With two vocalists it’s all too easy for them to merge into one sound, each one getting lost in the other. However, this definitely wasn’t the case. With one being significantly lower in tone than the other one, there was a surprising contrast between how it sounded that worked well with the music itself. The stage presence was high, and they opened the night in a way that told me I wasn’t going to forget this show any time soon.

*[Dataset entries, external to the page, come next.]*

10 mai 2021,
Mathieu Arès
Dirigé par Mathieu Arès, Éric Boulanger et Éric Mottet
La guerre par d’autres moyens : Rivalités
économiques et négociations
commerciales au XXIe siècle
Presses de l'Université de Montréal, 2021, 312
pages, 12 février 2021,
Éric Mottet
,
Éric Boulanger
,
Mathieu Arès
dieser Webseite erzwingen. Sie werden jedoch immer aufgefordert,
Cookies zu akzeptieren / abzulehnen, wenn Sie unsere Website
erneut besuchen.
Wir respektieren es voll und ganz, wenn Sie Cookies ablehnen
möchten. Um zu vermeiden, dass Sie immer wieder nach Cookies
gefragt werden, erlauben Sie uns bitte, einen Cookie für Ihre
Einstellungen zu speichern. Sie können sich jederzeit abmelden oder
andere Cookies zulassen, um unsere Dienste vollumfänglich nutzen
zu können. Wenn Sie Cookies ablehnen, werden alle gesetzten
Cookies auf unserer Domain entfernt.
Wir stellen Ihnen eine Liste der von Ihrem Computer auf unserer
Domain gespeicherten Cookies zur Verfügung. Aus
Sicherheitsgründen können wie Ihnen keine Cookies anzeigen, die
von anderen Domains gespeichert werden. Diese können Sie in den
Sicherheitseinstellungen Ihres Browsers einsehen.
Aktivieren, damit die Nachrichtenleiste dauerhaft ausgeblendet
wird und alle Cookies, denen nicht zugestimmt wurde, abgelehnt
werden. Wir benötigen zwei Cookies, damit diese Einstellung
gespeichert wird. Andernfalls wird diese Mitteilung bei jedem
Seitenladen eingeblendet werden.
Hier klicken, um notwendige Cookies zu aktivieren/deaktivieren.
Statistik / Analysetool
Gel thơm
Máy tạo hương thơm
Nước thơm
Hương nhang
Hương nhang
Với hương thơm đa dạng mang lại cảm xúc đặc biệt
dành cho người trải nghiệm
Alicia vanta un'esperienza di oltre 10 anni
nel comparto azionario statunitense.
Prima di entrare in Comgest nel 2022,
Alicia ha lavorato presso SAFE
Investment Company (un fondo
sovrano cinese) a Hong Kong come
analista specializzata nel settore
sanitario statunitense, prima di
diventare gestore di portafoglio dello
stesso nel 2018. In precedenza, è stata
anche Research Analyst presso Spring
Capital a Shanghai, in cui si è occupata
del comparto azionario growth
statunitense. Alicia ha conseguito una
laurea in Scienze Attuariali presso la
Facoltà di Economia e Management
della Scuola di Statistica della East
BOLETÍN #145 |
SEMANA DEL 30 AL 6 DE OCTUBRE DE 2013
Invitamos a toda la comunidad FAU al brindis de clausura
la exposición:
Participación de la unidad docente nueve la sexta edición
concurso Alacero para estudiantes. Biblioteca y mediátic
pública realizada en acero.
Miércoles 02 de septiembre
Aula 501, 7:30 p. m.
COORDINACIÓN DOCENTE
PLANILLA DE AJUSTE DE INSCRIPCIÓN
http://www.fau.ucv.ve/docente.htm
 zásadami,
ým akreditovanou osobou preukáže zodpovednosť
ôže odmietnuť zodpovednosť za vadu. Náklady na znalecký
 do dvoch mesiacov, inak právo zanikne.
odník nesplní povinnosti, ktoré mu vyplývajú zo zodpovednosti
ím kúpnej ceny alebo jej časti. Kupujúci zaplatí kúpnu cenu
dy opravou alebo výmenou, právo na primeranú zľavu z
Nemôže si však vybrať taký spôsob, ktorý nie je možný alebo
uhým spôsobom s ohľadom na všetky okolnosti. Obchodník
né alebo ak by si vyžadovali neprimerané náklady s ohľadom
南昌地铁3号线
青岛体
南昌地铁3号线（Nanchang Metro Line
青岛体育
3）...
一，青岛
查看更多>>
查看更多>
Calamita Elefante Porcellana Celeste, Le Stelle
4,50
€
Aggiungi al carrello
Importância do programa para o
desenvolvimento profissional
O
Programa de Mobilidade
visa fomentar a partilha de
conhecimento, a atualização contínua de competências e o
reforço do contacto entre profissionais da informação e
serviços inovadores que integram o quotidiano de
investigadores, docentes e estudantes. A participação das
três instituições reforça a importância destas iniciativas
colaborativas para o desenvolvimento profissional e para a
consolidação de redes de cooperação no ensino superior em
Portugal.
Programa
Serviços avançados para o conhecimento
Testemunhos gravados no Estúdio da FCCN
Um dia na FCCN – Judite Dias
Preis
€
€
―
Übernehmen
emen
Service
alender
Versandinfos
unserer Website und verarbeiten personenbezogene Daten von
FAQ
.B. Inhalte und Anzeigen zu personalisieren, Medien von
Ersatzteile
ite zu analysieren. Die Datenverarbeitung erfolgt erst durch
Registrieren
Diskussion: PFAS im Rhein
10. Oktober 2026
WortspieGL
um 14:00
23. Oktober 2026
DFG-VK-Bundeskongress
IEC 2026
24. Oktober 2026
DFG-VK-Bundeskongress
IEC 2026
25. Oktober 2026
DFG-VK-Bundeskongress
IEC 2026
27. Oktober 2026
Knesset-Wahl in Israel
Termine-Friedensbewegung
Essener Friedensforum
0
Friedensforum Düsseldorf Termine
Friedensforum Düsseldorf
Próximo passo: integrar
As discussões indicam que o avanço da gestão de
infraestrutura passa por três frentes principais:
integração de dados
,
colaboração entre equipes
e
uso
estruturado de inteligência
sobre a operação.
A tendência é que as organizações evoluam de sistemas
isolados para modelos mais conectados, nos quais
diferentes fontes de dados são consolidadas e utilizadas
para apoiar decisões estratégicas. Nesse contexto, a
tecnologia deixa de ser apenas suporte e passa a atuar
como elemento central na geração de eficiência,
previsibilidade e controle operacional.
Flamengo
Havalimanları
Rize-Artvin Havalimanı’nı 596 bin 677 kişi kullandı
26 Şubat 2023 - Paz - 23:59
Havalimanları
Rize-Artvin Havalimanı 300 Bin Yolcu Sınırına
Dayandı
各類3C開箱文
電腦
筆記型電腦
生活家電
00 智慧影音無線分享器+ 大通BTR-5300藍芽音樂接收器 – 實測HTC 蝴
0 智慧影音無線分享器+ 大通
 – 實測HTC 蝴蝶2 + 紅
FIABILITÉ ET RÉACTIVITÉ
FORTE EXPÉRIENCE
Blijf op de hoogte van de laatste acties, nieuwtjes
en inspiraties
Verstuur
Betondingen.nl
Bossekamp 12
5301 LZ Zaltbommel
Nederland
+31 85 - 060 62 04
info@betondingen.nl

Grimpulse were on next. Unlike the previous band, their music revolved more around the instruments than the vocals. They had two guitarists and a bassist, so the riffs and chords were what ultimately stood out in their music. Once again, there were two people on the vocals, but they were more similar. They added another level to the music, adding depth to the sound. What stood out the most, however, was the banter between them and the crowd. The smiling and laughing was infectious – it was clear that they loved playing and loved being there. They even managed to open a pit towards the end.

At one point, a member said, “I sometimes wonder why we do this”. They were quickly answered, “because we love metal!”. And that was definitely clear from the performance they gave.

Akilla (c) Abi Rose

Sturmtiger, whose music is based around the concept of war, came on after. With two members wearing gas masks and the other wearing a balaclava, it almost felt like they were calling us to battle. The music itself did this too with energetic riffs and commanding vocals, drums that made you snap to attention. You couldn’t take your eyes off of it, it was almost hypnotizing in the way that they made you feel like they were preparing you for something. They describe themselves as “total war metal”, and that was definitely a huge part of their performance. The main vocalist’s eyes stood out from the pitch black material of the balaclava, and it felt like he was determined- as if he wanted to win something.

Cambridge born band Akilla took the stage afterwards, and they were instantly different to the others that had been on that night. They play “melodic death metal”- the melodies are slower, but the vocals are harsher and the riffs energetic. Each song seemed to build up and up until it was at an intense level, before they filtered out again. It was an experience of being built up, of feeling everything come together through each song. They communicated throughout the show, going up to one another and it was clear that they loved being on stage with each other. The chemistry was infectious, and the crowd responded eagerly. By now, there were more and more people watching, and every single person was into it. They promoted their new single which had recently come out and revealed that they are working on their debut album, set to be released this year.

Mørktår (c) Abi Rose

Mørktår took to the stage at 11:20, and the experience immediately felt almost ritualistic. People were packed into the small room now, closing in on the edge of the stage, trying to get as close as possible to the headlining band they’d been waiting all night to see. As the number of people escalated and the temperature rose, the band prepared themselves. They set up an incense burner and two or three pillar candles that cast a warm glow onto the stage.

The three fronting members had their backs to us, as the smoke from the incense wafted onto the surface, twisting in the air as ominous music readied us for the experience that was about to begin. When they turned around, they revealed that they were covered in corpse paint, and the spotlights glinted off of their studs and chains. The crowd watched the frontman closely as he conducted them, walking up to the edge of the stage, gesturing to them. At least, until the music started. After that, they were lost in black metal that sounds pure, and sends shivers down your spine.

The music that was played by them was raw black metal, and the vocalist – Thrym – seemed to control the crowd with his every movement. The pounding vocals that raised the hairs on your arms, and the booming beats of the drums that controlled the rhythm of your heart.

The night ended on a high as Mørktår closed their set- definitely a band to see, and an experience that will remain with me for a long while yet.